Der Aussage widerspricht den Behauptungen des Beklagten und auch der Aussage der Zeugin K.. Der Kläger als Partei hat auch ein evidentes Interesse am Prozessausgang, was bei der Bewertung seiner Glaubwürdigkeit zu beachten ist. Andererseits dürfte das von ihm geschilderte Vorgehen dem Normalfalle entsprechen. Es ist plausibel, dass sich der vorläufige Insolvenzverwalter zunächst einen Überblick über die Gegebenheiten im Betrieb verschafft und, angesprochen auf sein beabsichtigtes Vorgehen im Zusammenhang mit Lebensversicherungen, keine pauschalen Versprechungen macht, ohne zunächst den Vertrags- und Versicherungsstatus geprüft zu haben.

Nach der Beweisaufnahme erscheint es der Kammer daher durchaus möglich, dass der Kläger die vom Beklagten behaupteten Äußerungen getan hat.

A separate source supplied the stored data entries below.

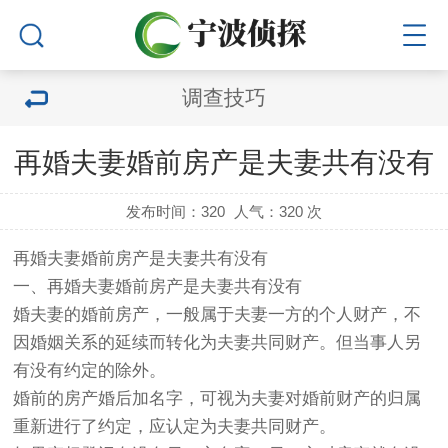
调查技巧
再婚夫妻婚前房产是夫妻共有没有
发布时间：320
人气：
320 次
再婚夫妻婚前房产是夫妻共有没有
一、再婚夫妻婚前房产是夫妻共有没有
婚夫妻的婚前房产，一般属于夫妻一方的个人财产，不
因婚姻关系的延续而转化为夫妻共同财产。但当事人另
有没有约定的除外。
婚前的房产婚后加名字，可视为夫妻对婚前财产的归属
重新进行了约定，应认定为夫妻共同财产。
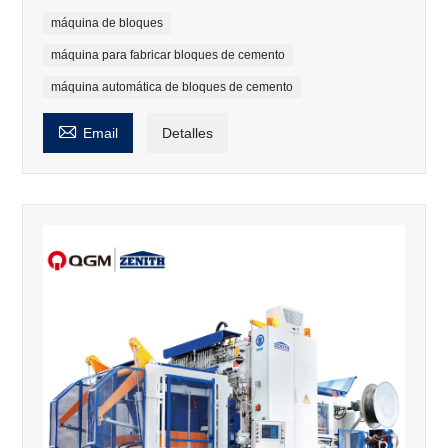
máquina de bloques
máquina para fabricar bloques de cemento
máquina automática de bloques de cemento

Email
Detalles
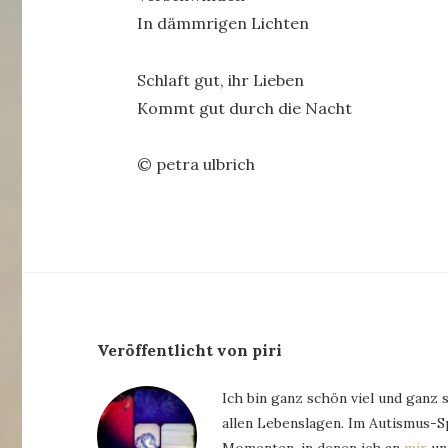
In dämmrigen Lichten
Schlaft gut, ihr Lieben
Kommt gut durch die Nacht
© petra ulbrich
Veröffentlicht von piri
Ich bin ganz schön viel und ganz 
allen Lebenslagen. Im Autismus-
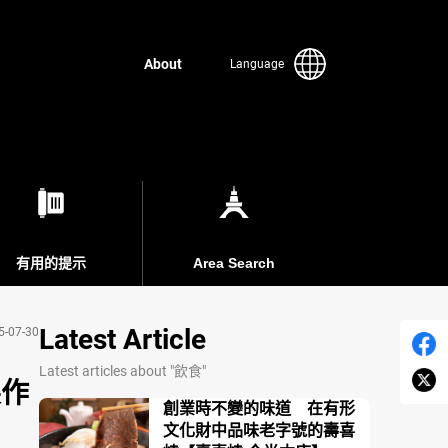
About
Language
有用的提示
Area Search
Latest Article
5-07-30
Latest articles about "飲食"
製作
創業時不變的味道 在有形
文化財中品味老字號的壽喜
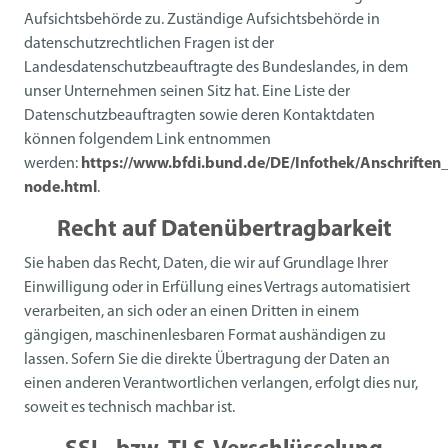
Aufsichtsbehörde zu. Zuständige Aufsichtsbehörde in
datenschutzrechtlichen Fragen ist der
Landesdatenschutzbeauftragte des Bundeslandes, in dem
unser Unternehmen seinen Sitz hat. Eine Liste der
Datenschutzbeauftragten sowie deren Kontaktdaten
können folgendem Link entnommen
werden:
https://www.bfdi.bund.de/DE/Infothek/Anschriften_L
node.html
.
Recht auf Datenübertragbarkeit
Sie haben das Recht, Daten, die wir auf Grundlage Ihrer
Einwilligung oder in Erfüllung eines Vertrags automatisiert
verarbeiten, an sich oder an einen Dritten in einem
gängigen, maschinenlesbaren Format aushändigen zu
lassen. Sofern Sie die direkte Übertragung der Daten an
einen anderen Verantwortlichen verlangen, erfolgt dies nur,
soweit es technisch machbar ist.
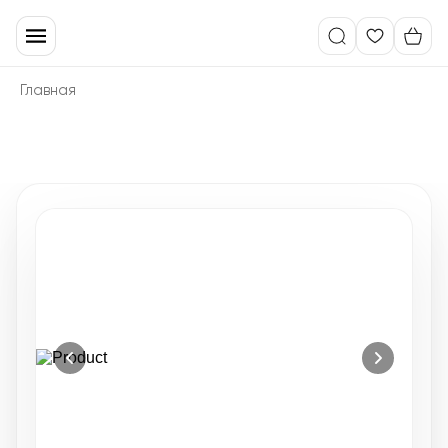
Главная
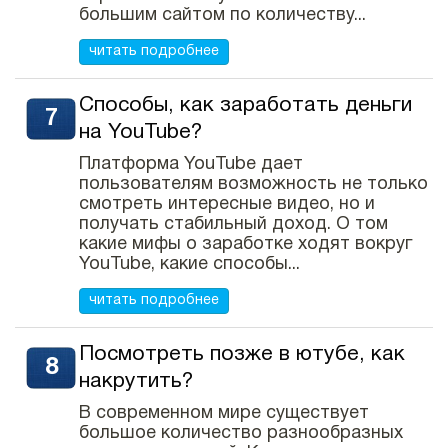
большим сайтом по количеству...
читать подробнее
Способы, как заработать деньги
на YouTube?
Платформа YouTube дает
пользователям возможность не только
смотреть интересные видео, но и
получать стабильный доход. О том
какие мифы о заработке ходят вокруг
YouTube, какие способы...
читать подробнее
Посмотреть позже в ютубе, как
накрутить?
В современном мире существует
большое количество разнообразных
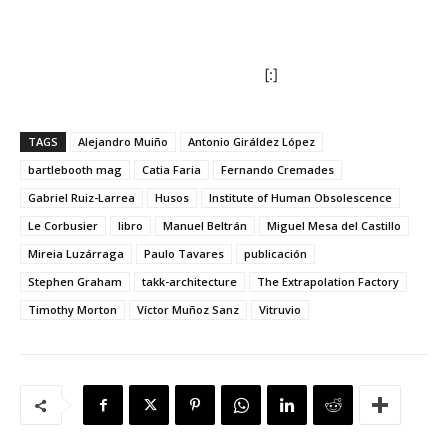
[:]
TAGS
Alejandro Muiño
Antonio Giráldez López
bartlebooth mag
Catia Faria
Fernando Cremades
Gabriel Ruiz-Larrea
Husos
Institute of Human Obsolescence
Le Corbusier
libro
Manuel Beltrán
Miguel Mesa del Castillo
Mireia Luzárraga
Paulo Tavares
publicación
Stephen Graham
takk-architecture
The Extrapolation Factory
Timothy Morton
Víctor Muñoz Sanz
Vitruvio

Es bleiben aber doch noch erhebliche Zweifel an der Darstellung des Beklagten. Ein so hoher Grad an Wahrscheinlichkeit, der die Kammer von der Wahrheit der Darstellung des Beklagten überzeugen würde, ist nicht gegeben.

Der Vernehmung des vom Kläger gegenbeweislich genannten Zeugen B. bedurfte es daher nicht.

Der Beklagte ist deshalb verpflichtet, die Rechte aus der Lebensversicherung zu Gunsten des Klägers freizugeben und den entsprechenden Versicherungsschein an den Kläger herauszugeben. Entsprechend wurde das Urteil des Arbeitsgerichts abgeändert.

II.

Da der Beklagte unterlegen ist hat er die Kosten des Rechtsstreites zu tragen.

Aufgrund der vom Beklagten angeführten Rechtsprechung des Bundesgerichtshofs zur Auslegung von Vorbehaltserklärungen, wie sie der Entscheidung des Rechtsstreites zu Grunde lag, war die Revision gem. § 72 Abs. 2 Nr. 1 ArbGG zuzulassen.